At first they did not know what it was and ignored. What I did that got them to start taking it was I put out and 5 gallon "upside down" sugar syrup feeder treated with 8 oz. of Pro Bee Health (same as Honey Bee Healthy). This really attracted the bees and stimulates their drive to feed. 



I bought some 7 lb. chicken feeders at TSC and place it on top of the 5 gallon bucket feeder:

http://www.tractorsupply.com/livest...-hanging-poultry-feeder-7-lb-capacity-2160042

The bees go crazy over it. At least mine do. It is really dry here with no nectar or pollen to forage. 

I was not prepared for how much of the Ultra Bee they would consume and they do waste some hovering around the feeder so I have ordered the Mann Lake Dry Bee Pro Feeder to cut down on the waste and lose of feed due to dew and rain:

http://www.mannlakeltd.com/ProductDetail.asp?idproduct=1700&idCategory=

Now that I have 5 of the 10 lb. Ultra Bee buckets, I will be ordering it in the 50lb. bag which is a good bit cheap.
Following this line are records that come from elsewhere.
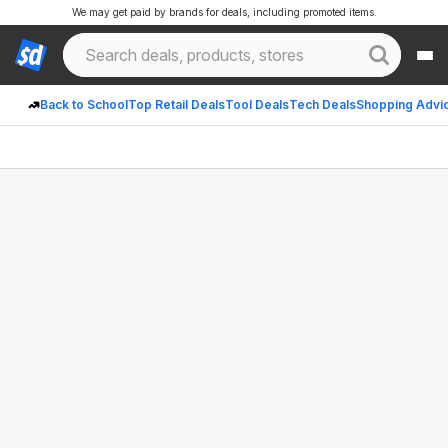
We may get paid by brands for deals, including promoted items.
Back to School
Top Retail Deals
Tool Deals
Tech Deals
Shopping Advi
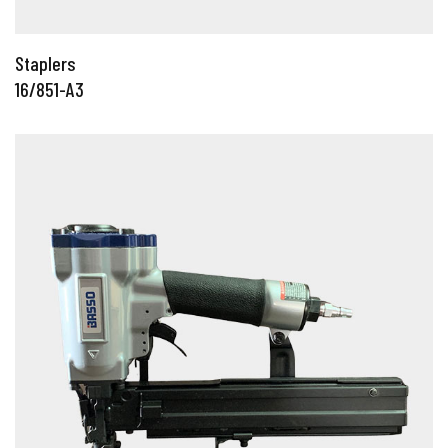
Staplers
16/851-A3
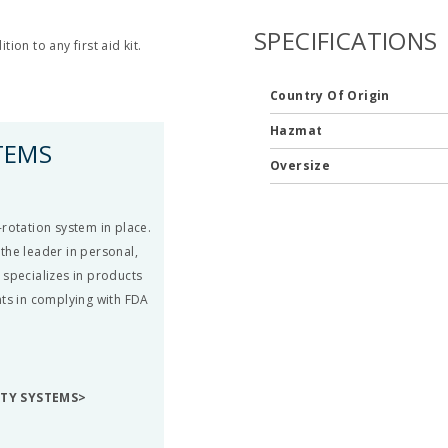
SPECIFICATIONS
on to any first aid kit.
Country Of Origin
Hazmat
TEMS
Oversize
rotation system in place.
the leader in personal,
 specializes in products
nts in complying with FDA
ETY SYSTEMS>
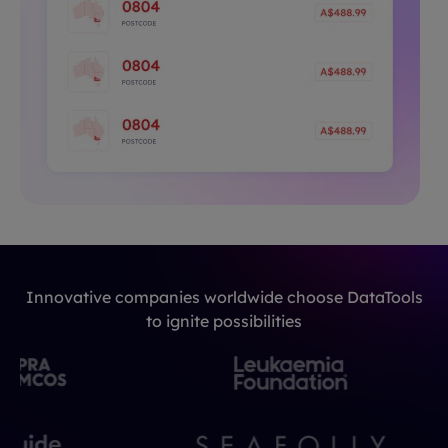
Innovative companies worldwide choose DataTools
to ignite possibilities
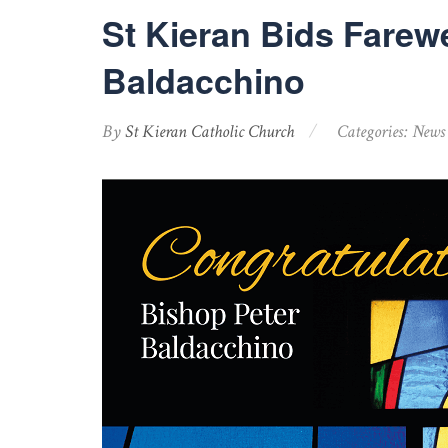
St Kieran Bids Farewe
Baldacchino
By
St Kieran Catholic Church
Categories:
News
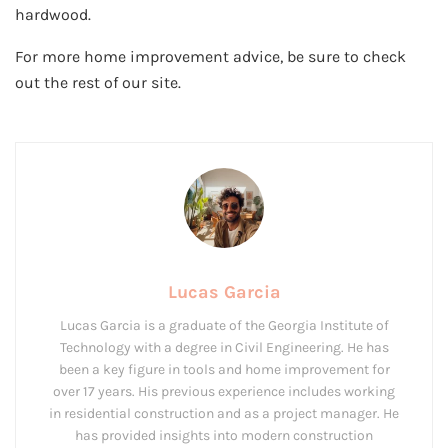
hardwood.
For more home improvement advice, be sure to check
out the rest of our site.
Lucas Garcia
Lucas Garcia is a graduate of the Georgia Institute of
Technology with a degree in Civil Engineering. He has
been a key figure in tools and home improvement for
over 17 years. His previous experience includes working
in residential construction and as a project manager. He
has provided insights into modern construction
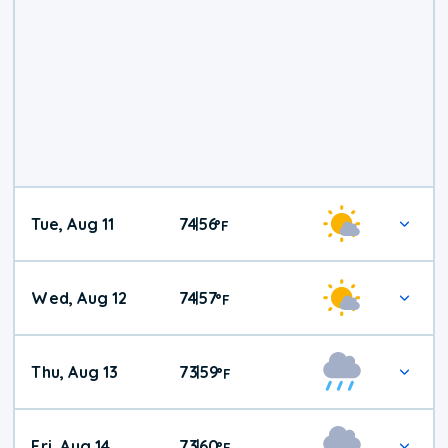
Tue, Aug 11
74
56
|
°
F
Wed, Aug 12
74
57
|
°
F
Thu, Aug 13
73
59
|
°
F
Fri, Aug 14
73
60
|
°
F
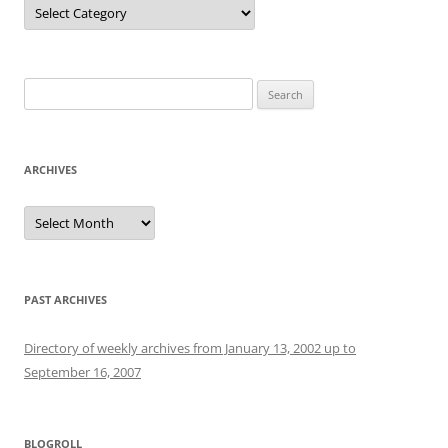
Categories
Search
for:
ARCHIVES
Archives
PAST ARCHIVES
Directory of weekly archives from January 13, 2002 up to
September 16, 2007
BLOGROLL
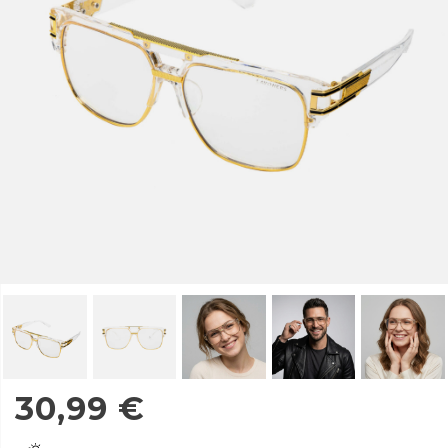
30,99
€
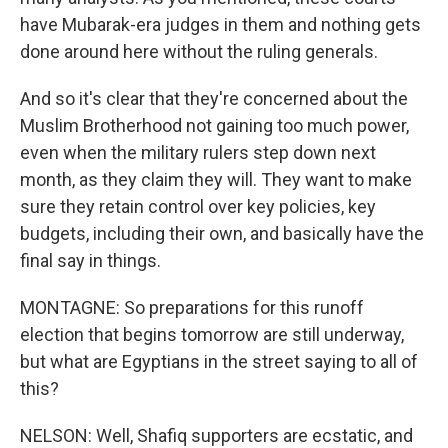
have Mubarak-era judges in them and nothing gets
done around here without the ruling generals.
And so it's clear that they're concerned about the
Muslim Brotherhood not gaining too much power,
even when the military rulers step down next
month, as they claim they will. They want to make
sure they retain control over key policies, key
budgets, including their own, and basically have the
final say in things.
MONTAGNE: So preparations for this runoff
election that begins tomorrow are still underway,
but what are Egyptians in the street saying to all of
this?
NELSON: Well, Shafiq supporters are ecstatic, and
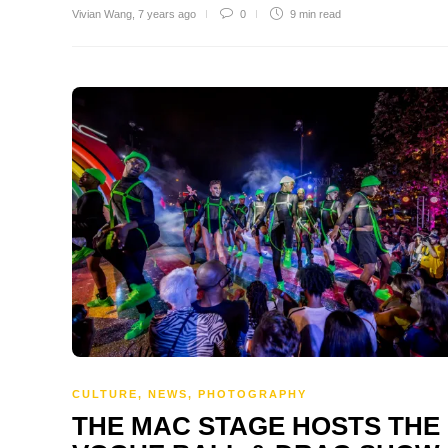
Vivian Wang
,
7 years ago
0
9 min
read
CULTURE
,
NEWS
,
PHOTOGRAPHY
THE MAC STAGE HOSTS THE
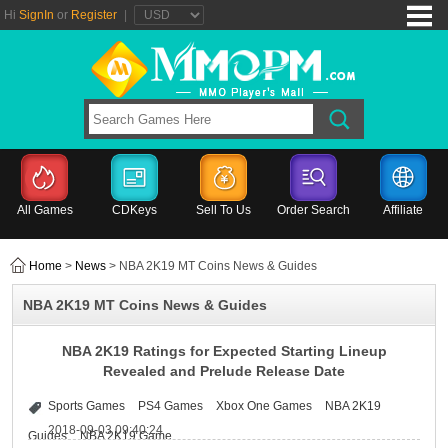
Hi
SignIn
or
Register
|
All Games
CDKeys
Sell To Us
Order Search
Affiliate
Home
>
News
> NBA 2K19 MT Coins News & Guides
NBA 2K19 MT Coins News & Guides
NBA 2K19 Ratings for Expected Starting Lineup
Revealed and Prelude Release Date
Sports Games
PS4 Games
Xbox One Games
NBA 2K19
2018-09-03 09:40:24
Guides
NBA 2K19 Game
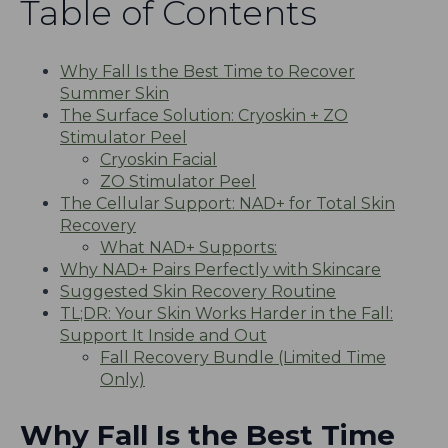
Table of Contents
Why Fall Is the Best Time to Recover
Summer Skin
The Surface Solution: Cryoskin + ZO
Stimulator Peel
Cryoskin Facial
ZO Stimulator Peel
The Cellular Support: NAD+ for Total Skin
Recovery
What NAD+ Supports:
Why NAD+ Pairs Perfectly with Skincare
Suggested Skin Recovery Routine
TL;DR: Your Skin Works Harder in the Fall:
Support It Inside and Out
Fall Recovery Bundle (Limited Time
Only)
Why Fall Is the Best Time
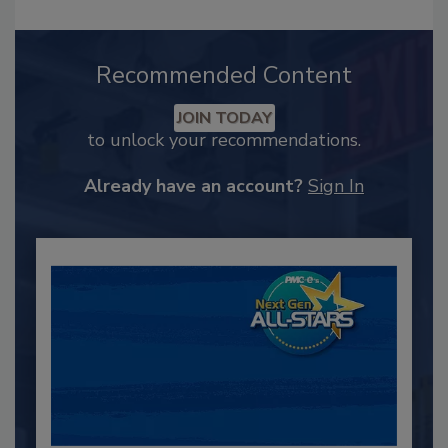
Recommended Content
JOIN TODAY
to unlock your recommendations.
Already have an account?
Sign In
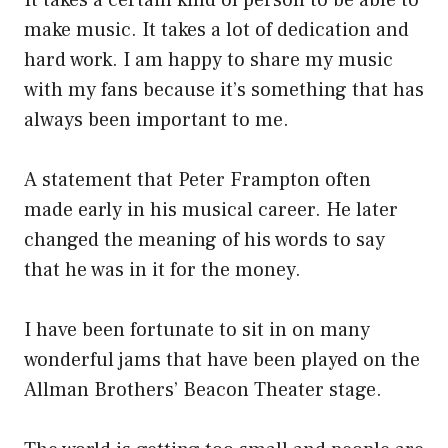
It takes a certain kind of person to be able to
make music. It takes a lot of dedication and
hard work. I am happy to share my music
with my fans because it’s something that has
always been important to me.
A statement that Peter Frampton often
made early in his musical career. He later
changed the meaning of his words to say
that he was in it for the money.
I have been fortunate to sit in on many
wonderful jams that have been played on the
Allman Brothers’ Beacon Theater stage.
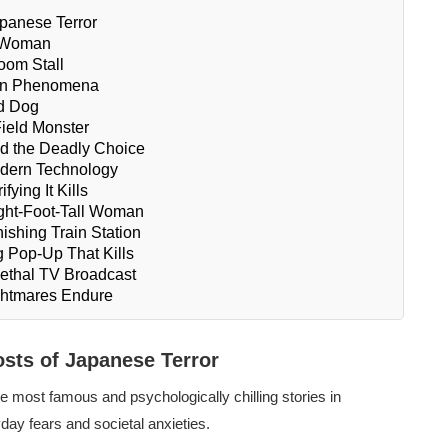
panese Terror
d Woman
oom Stall
ern Phenomena
d Dog
Field Monster
d the Deadly Choice
odern Technology
ying It Kills
ight-Foot-Tall Woman
ishing Train Station
 Pop-Up That Kills
ethal TV Broadcast
ghtmares Endure
sts of Japanese Terror
 most famous and psychologically chilling stories in
ay fears and societal anxieties.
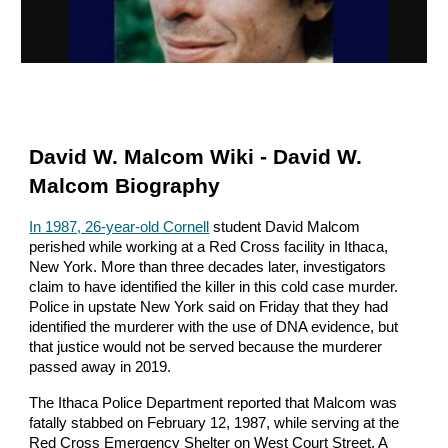
David W. Malcom Wiki - David W.
Malcom Biography
In 1987, 26-year-old Cornell
student David Malcom
perished while working at a Red Cross facility in Ithaca,
New York. More than three decades later, investigators
claim to have identified the killer in this cold case murder.
Police in upstate New York said on Friday that they had
identified the murderer with the use of DNA evidence, but
that justice would not be served because the murderer
passed away in 2019.
The Ithaca Police Department reported that Malcom was
fatally stabbed on February 12, 1987, while serving at the
Red Cross Emergency Shelter on West Court Street. A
As I gradually increase the number of hives or find someone to split with, I may consider the 1500lb. tote which cuts the price to less than half. 

The bees can definitely smell the Ultra Bee feed. If I can smell it from 50 ft. away, I am sure they can. Just have to serve it up in a way that gets their attention to try consuming it. Once a few take it back to the hive, the chaotic rush will be on to get it all. 

Hope this helps.


----------



## Gypsi (Mar 27, 2011)

So, since I have only one hive, when I finally build my hive-top feeder today, I could leave room for a dry feeder next to it, all surrounded by a deep and under the lids, and use this instead of pollen patties? Can't order anything til tomorrow. Kinda broke.


----------



## Michael Palmer (Dec 29, 2006)

Live Oak said:


> The bees go crazy over it. At least mine do. It is really dry here with no nectar or pollen to forage.


Have you looked at the combs to see if they are storing it?


----------



## 88beehive (Feb 24, 2008)

Michael Palmer said:


> Jadczak in Maine feeds dry sub in the spring. He feeds in buckets with a half cover...other half is cut away. He places bucket in crotch of tree at the edge of the apiary, tipped so the powder stays dry. Helps keep the bees busy and out of people's bird feeders, ag bags and dairy barns.
> 
> I expect this works well in the early spring before natural pollen becomes available. Whether or not it would work now, with some pollen coming in is anybody's guess. I would say doubtful.


I don't see them bringing in any pollen and I am feeding them all the time sugar water. My hives are going down little by little because I never fed them pollen, never had to unless it is so little that I can't see it bringing it into the hive. 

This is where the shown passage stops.